At the time of description, the holotype worker and paratype male were preserved in the American Museum of Natural History collections while the paratype worker was part of the Museum of Comparative Zoology collections. The trio of ant fossils were first studied by entomologists John Lapolla, Robert Kallal, and Seán Brady with their 2012 type description of the new species being published in the journal Systematic Entomology. The specific epithet electra is derived from the Greek word electra which means "amber", referencing the species preservation in amber.

==Description==
The coloration of both the workers and the males are hard to determine, being either a uniform reddish or dark brown. There are upright standing setae on the gaster, notum, propodeum, head and scapes, but it is hard to determine if fine pubescence is present on the head or antennae. The head is an elongate oval in outline with the rear corners rounded and indistinct. The eyes are small and notably convex while the mandibles have five possible teeth. The basal segment of the antennae, the scape, is elongated, reaching back past the rear margin of the head.

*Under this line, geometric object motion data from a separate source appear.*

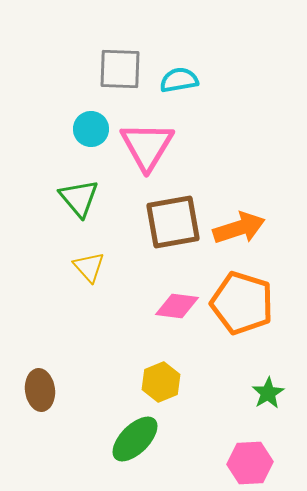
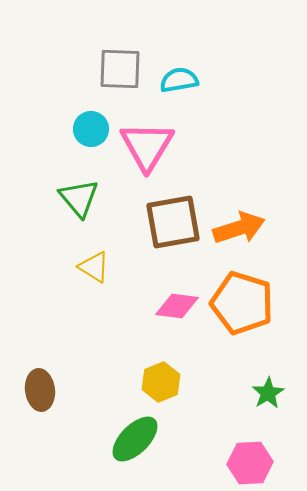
yellow triangle: moved 5 px right; rotated 16 degrees counterclockwise
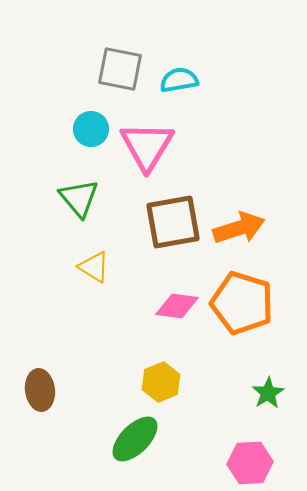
gray square: rotated 9 degrees clockwise
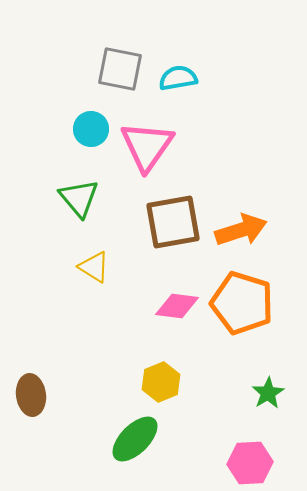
cyan semicircle: moved 1 px left, 2 px up
pink triangle: rotated 4 degrees clockwise
orange arrow: moved 2 px right, 2 px down
brown ellipse: moved 9 px left, 5 px down
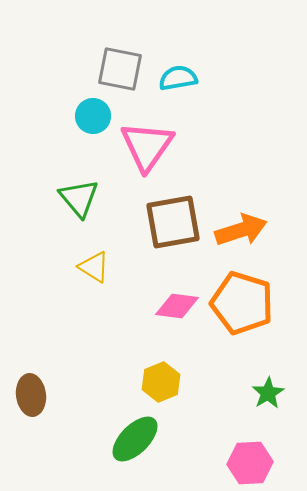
cyan circle: moved 2 px right, 13 px up
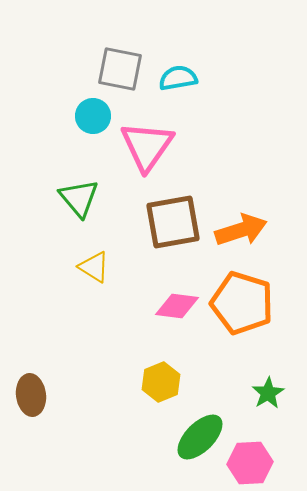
green ellipse: moved 65 px right, 2 px up
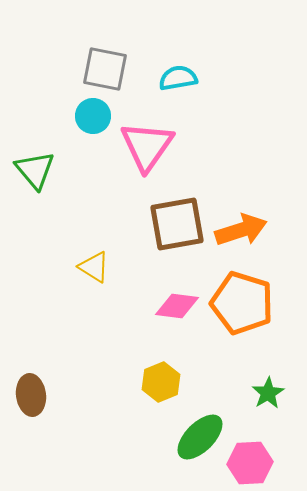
gray square: moved 15 px left
green triangle: moved 44 px left, 28 px up
brown square: moved 4 px right, 2 px down
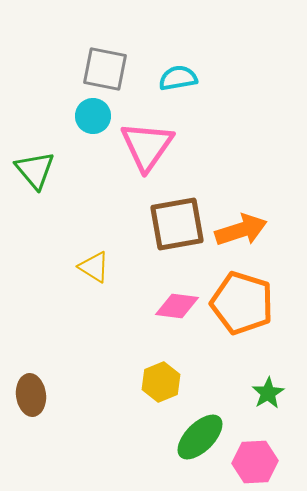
pink hexagon: moved 5 px right, 1 px up
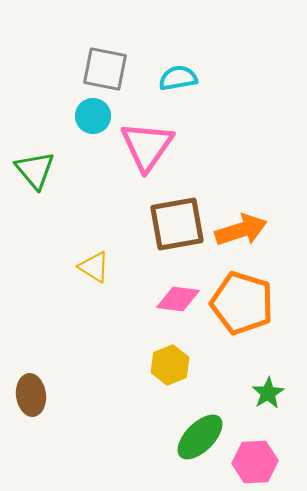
pink diamond: moved 1 px right, 7 px up
yellow hexagon: moved 9 px right, 17 px up
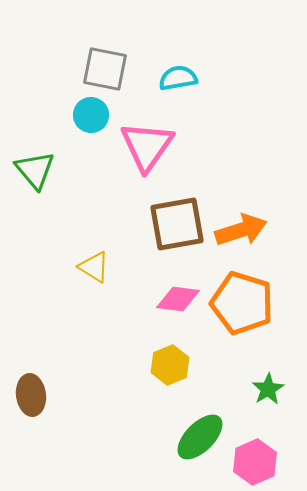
cyan circle: moved 2 px left, 1 px up
green star: moved 4 px up
pink hexagon: rotated 21 degrees counterclockwise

The males have a slightly rectangular heads that are wider than long, and dominated on each side by convex large compound eyes. The mandibles have large apical teeth and possibly small denticles, similar to males of the living species Zatania gibberosa. As in the workers, the antennae have elongated scapes that extend beyond the rear margin of the head and have short setae on them. The genitalia are similar to the species Zatania cisipa and Zatania gloriosa, having narrow long parameres.